* What the exercise asks *
Which of the lines below include "Pelukis"? Each one should be copied out.

* Record set *
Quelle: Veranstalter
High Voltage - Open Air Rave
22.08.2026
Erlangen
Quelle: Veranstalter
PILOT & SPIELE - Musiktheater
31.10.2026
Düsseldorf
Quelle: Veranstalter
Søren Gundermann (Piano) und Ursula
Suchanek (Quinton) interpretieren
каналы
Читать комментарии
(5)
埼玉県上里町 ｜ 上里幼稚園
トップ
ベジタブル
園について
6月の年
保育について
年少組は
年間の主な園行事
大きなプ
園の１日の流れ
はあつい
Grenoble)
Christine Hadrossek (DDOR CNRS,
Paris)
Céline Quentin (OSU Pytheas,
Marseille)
* * *
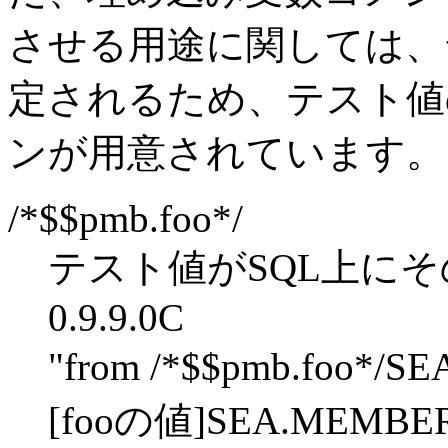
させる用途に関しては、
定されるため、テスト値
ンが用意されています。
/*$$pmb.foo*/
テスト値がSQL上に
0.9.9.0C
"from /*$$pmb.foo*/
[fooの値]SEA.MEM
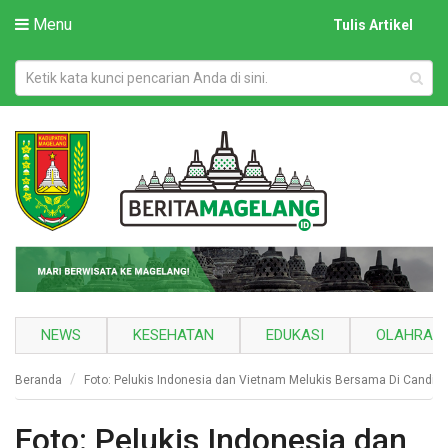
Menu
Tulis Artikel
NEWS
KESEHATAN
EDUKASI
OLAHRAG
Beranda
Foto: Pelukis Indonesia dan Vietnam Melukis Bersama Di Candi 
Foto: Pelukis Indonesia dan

* Answer to this exercise *
Foto: Pelukis Indonesia dan Vietnam Melukis Bersama Di Candi 
Foto: Pelukis Indonesia dan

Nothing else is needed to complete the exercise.